Everybody knows that the production that was used to make this album was low-fi and primitive. The sound may be pleasing to some black metal fans, but to others, it's kind of crappy. The snare drums sound like Igor Cavalera was hitting a plastic bucket rather than an actual snare drum, and the guitars have this sort of buzzing sound, kind of like that of swarm of angry bees. Both of them seem to drown out the bass guitar, which is barely even heard, if at all. I can't blame them for this poor-quality production, cos when they made it, they were young, and barely had any money to make an album using top-notch production. What's more is that Brazil, and especially Belo Horizonte, was very poor. Do you expect to hear an album coming from Brazil at that time sounding like it had been produced by a label such as Metal Blade or Megaforce? I didn't think so. I'm giving Sepultura a free pass on the production, though, cos hey, who can blame them? They didn't have a lot of money!

Now to the music itself. Even with the crude production, there are some things that the band needed to work on before actually shelling out an album. Some of their songs have the same chord patterns as others, making them sound almost like the exact same song. For example the intro to "Funeral Rites" sounds A LOT like the intro to the all-time classic "Troops of Doom". The speeding riffs on both songs also bear an uncanny resemblance to each other. The e-note rhythm is used quite a bit on the album too. All of the songs, not almost all of them, but ALL of the songs on this album feature the e-note rhythm. They are relatively easy to play on the guitar I'm not saying that it's a bad thing, I'm just saying that it shows the band's inexperience when they made this. It's sort of like Warbringer when they released "War without End", except with shoddy production. However, unlike Warbringer, their choice of time signatures did vary, though they were speedy. There was one to two different time signatures in each song (three if you count the intros to some of them). It's kind of hard to tell them apart, but who cares? At least they've got something going! Despite its lack of riffing skills, "Morbid Visions" has all of the energy and intensity it needs to start mosh pits.

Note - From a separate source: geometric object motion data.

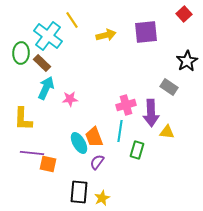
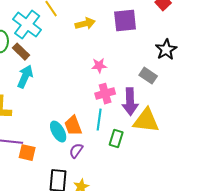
pink star: (70, 99) -> (99, 66), moved
yellow triangle: (167, 132) -> (146, 121), size x1.8

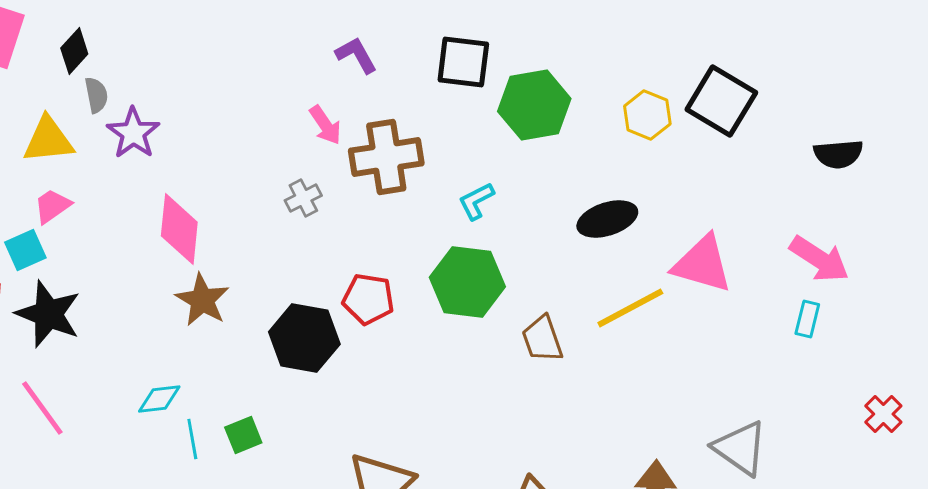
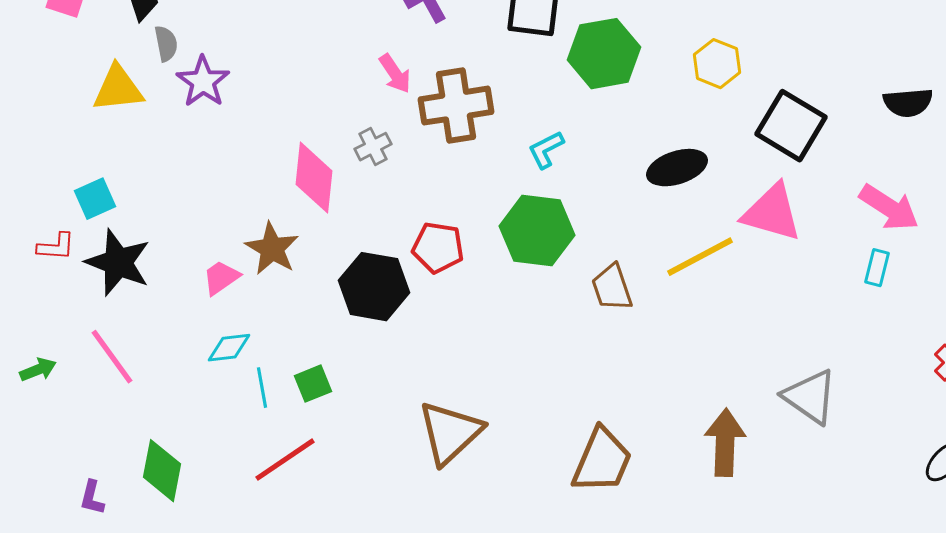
black square: (721, 101) -> (791, 126), moved
pink trapezoid: (52, 206) -> (221, 278), moved
pink diamond: (179, 229) -> (314, 178), moved

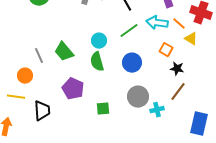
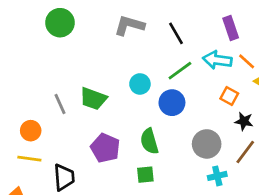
green trapezoid: (64, 52) -> (93, 99), turned -30
green semicircle: (97, 62) -> (149, 141), moved
blue circle: (132, 63) -> (172, 103), moved
orange circle: (25, 76) -> (31, 131), moved
gray circle: (138, 97) -> (207, 144), moved

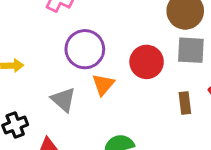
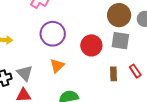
orange triangle: (103, 85) -> (57, 66), moved
gray triangle: (63, 100) -> (25, 73), moved

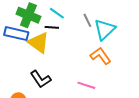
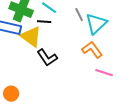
black L-shape: (41, 79) -> (47, 58), moved
pink line: (86, 85) -> (104, 73), moved

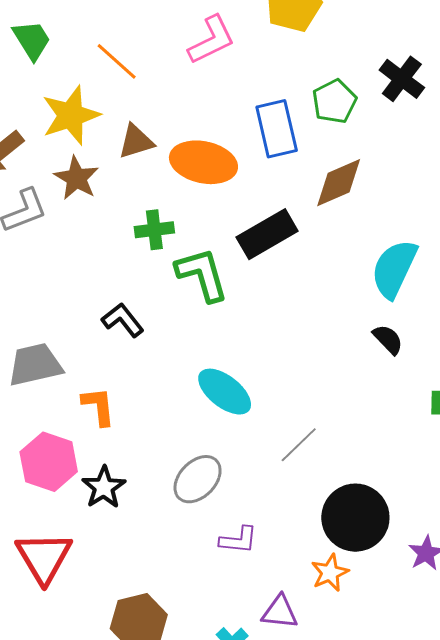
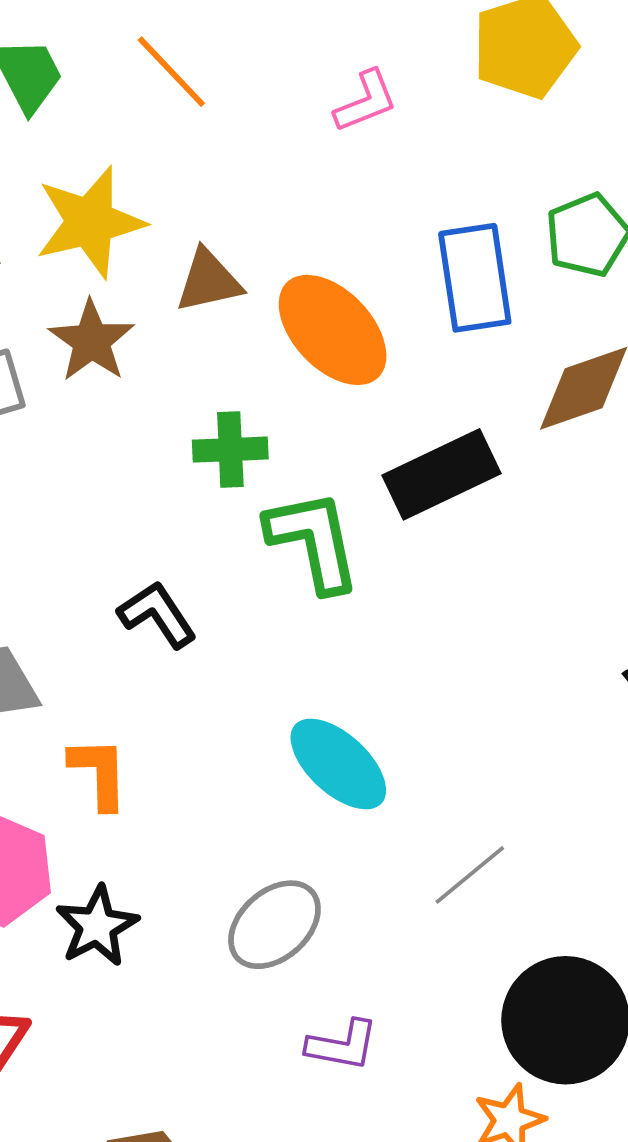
pink L-shape: (212, 40) -> (366, 101), size x0.7
orange line: (117, 61) -> (171, 72), moved
orange ellipse: (203, 162) -> (333, 330), turned 30

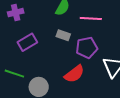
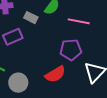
gray rectangle: (63, 35) -> (31, 18), moved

The band not only lacked musicianship when they first started out, they also lacked lyrical creativity. Have you ever noticed that pretty much all of the songs on here had lyrics that had to do with everybody's favorite Lord of Darkness? That's right, that's all they talk about. Look, I'm not a Christian prude or anything (I'm just as disillusioned with the corruption going on in the church as a lot of other people), I'm saying that Sepultura really didn't think too much about writing songs that were about things other than Satan. They could have written songs about how they were fed up with all of the poverty, the corruption, and the violence that was going on in Brazil. They could have at least written songs about wicca, or anything that isn't related to the church, but nope! It's all about the Father of Lies, here. Though, to be fair, singing about the Devil was all that the band needed to get attention. That's how Slayer got successful, and made them one of the biggest bands in the world. Sepultura, on the other hand, would eventually shove Satan out of the way in favor of writing songs about stuff not Satan-related in "Schizophrenia" and later releases.

What could you expect from a band of newbies on a small, unknown label? Not much, I suppose, but do I enjoy this album, despite all of the things that a young Sepultura could have improved on? I say I actually kind of do. It might not have been an excellent start, but it did get the band noticed, so that they could eventually get signed to a bigger label to produce "Schizophrenia", and eventually leave Brazil to tour the world. Max Cavalera himself admits that "Morbid Visions" wasn't Sepultura's best effort. He said that it was the product of a very young band with very little experience, and I can believe him. It's easy to acknowledge the band's lack of creativity when the album came out, but then again, Sepultura really didn't need much when it started its high-powered attack.